Let’s be honest: no one is going to throw their arms up in the air or argue until they’re blue in the face about the Lady Byng. Some believe it’s the least important of all the end-of-year hardware. Regardless, it speaks to in-game discipline, which is a valuable skill. And given his discipline this season, it’s incredible that Colorado Avalanche defenseman Samuel Girard didn’t finish top-three in voting.

This season, Girard averaged nearly 20 minutes per game, played in every single outing for the Avalanche, scored four goals and 27 points from the blueline and only took three penalties. Do you know how exceedingly rare that is for a defenseman? In the post-lockout era, only Brian Campbell, who won the Lady Byng with 53 points and six penalty minutes in 2011-12, and Oscar Klefbom, who took six penalty minutes and scored 38 points in 2016-17, have managed similar numbers. In the post-expansion NHL, too, there are only eight defenders who have played 60-plus games, scored 25-plus points and taken six or fewer penalty minutes.
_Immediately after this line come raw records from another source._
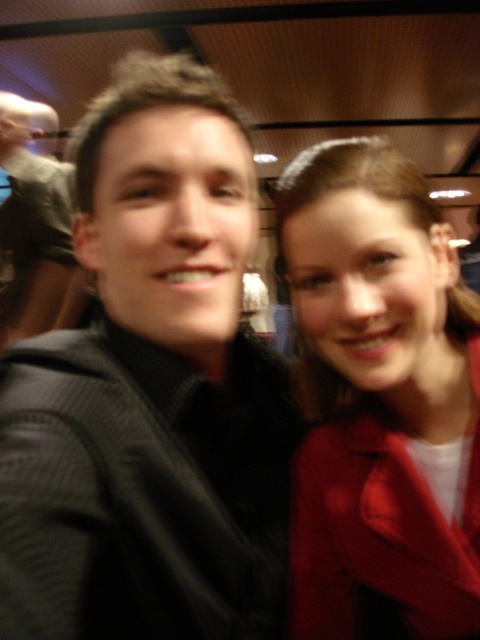 You are a photographer setting up for a group photo. You need to position two subjects so that they are exactly 1.65 meters apart. Given the current scene, can the matte red coat at right and matte black sweater at center be positioned correctly for your shot?

The distance between the matte red coat at right and matte black sweater at center is already 1.65 meters, so they are positioned correctly for your shot.

You are standing at the position of the point marked at coordinates (388, 424) in the image. You want to take a step forward towards the direction you are facing. Considering the distance from your current position to the nearest obstacle, is it safe to take this step without bumping into anything?

The point at coordinates (388, 424) is 61.61 centimeters away from the viewer. Since there are no obstacles mentioned in the scene description, it is safe to take a step forward as there are no nearby obstacles to collide with. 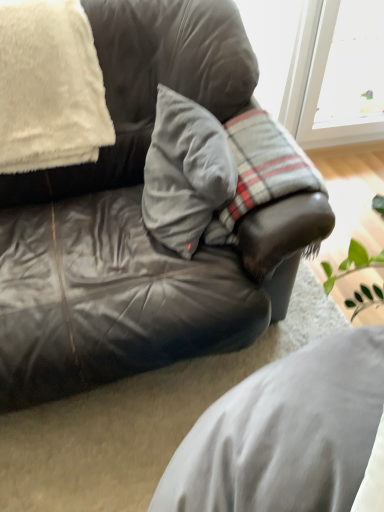 Question: Considering their positions, is white fluffy blanket at upper left, positioned as the 2th pillow in right-to-left order, located in front of or behind leather cushion at center?

Choices:
 (A) behind
 (B) front

Answer: (A)

Question: In terms of height, does white fluffy blanket at upper left, which ranks as the first pillow in left-to-right order, look taller or shorter compared to leather cushion at center?

Choices:
 (A) tall
 (B) short

Answer: (B)

Question: Which object is the farthest from the white fluffy blanket at upper left, positioned as the 2th pillow in right-to-left order?

Choices:
 (A) matte gray leather couch at center
 (B) gray cotton pillow at center, positioned as the 1th pillow in right-to-left order
 (C) leather cushion at center

Answer: (C)

Question: Which is farther from the leather cushion at center?

Choices:
 (A) gray cotton pillow at center, the 2th pillow when ordered from left to right
 (B) matte gray leather couch at center
 (C) white fluffy blanket at upper left, which ranks as the first pillow in left-to-right order

Answer: (C)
Last thing on Girard, too: while his total minutes played this season, 1,631, are fewer than Barkov (1,833) and O’Reilly (1,702), his penalty minutes rate per 60 minutes of play is actually lower than either. He sat for .22 minutes per hour of play. Barkov sat for .26, O’Reilly for .42 and ‘Knuckles’ Monahan, who played 1,486 minutes this season, was in the sin bin for .48 minutes per 60 minutes of play.

The point is that more defensemen should get consideration for the award. And Girard was especially deserving of a long look this season.

It has to be Barkov. Measured against his competition in the top-three, Barkov played the most minutes, scored the most goals, registered the most points, had the fewest penalty minutes and did so while being recognized league-wide as one of the best two-way pivots in the game. If he does win the award – and well he should – Barkov will have first-, second- and third-place finishes to his name across the past four seasons.